- What to work on:
All lines from the one containing "bilhões, o impacto" through the last line below must be duplicated exactly, with nothing outside that span.

- Extracted material:
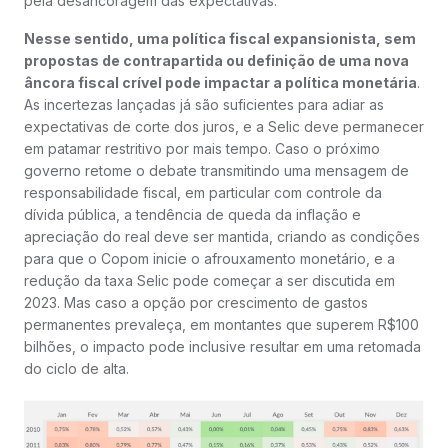
pela desancoragem das expectativas.
Nesse sentido, uma política fiscal expansionista, sem
propostas de contrapartida ou definição de uma nova
âncora fiscal crível pode impactar a política monetária
.
As incertezas lançadas já são suficientes para adiar as
expectativas de corte dos juros, e a Selic deve permanecer
em patamar restritivo por mais tempo. Caso o próximo
governo retome o debate transmitindo uma mensagem de
responsabilidade fiscal, em particular com controle da
dívida pública, a tendência de queda da inflação e
apreciação do real deve ser mantida, criando as condições
para que o Copom inicie o afrouxamento monetário, e a
redução da taxa Selic pode começar a ser discutida em
2023. Mas caso a opção por crescimento de gastos
permanentes prevaleça, em montantes que superem R$100
bilhões, o impacto pode inclusive resultar em uma retomada
do ciclo de alta.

- Answer to this task:
bilhões, o impacto pode inclusive resultar em uma retomada
do ciclo de alta.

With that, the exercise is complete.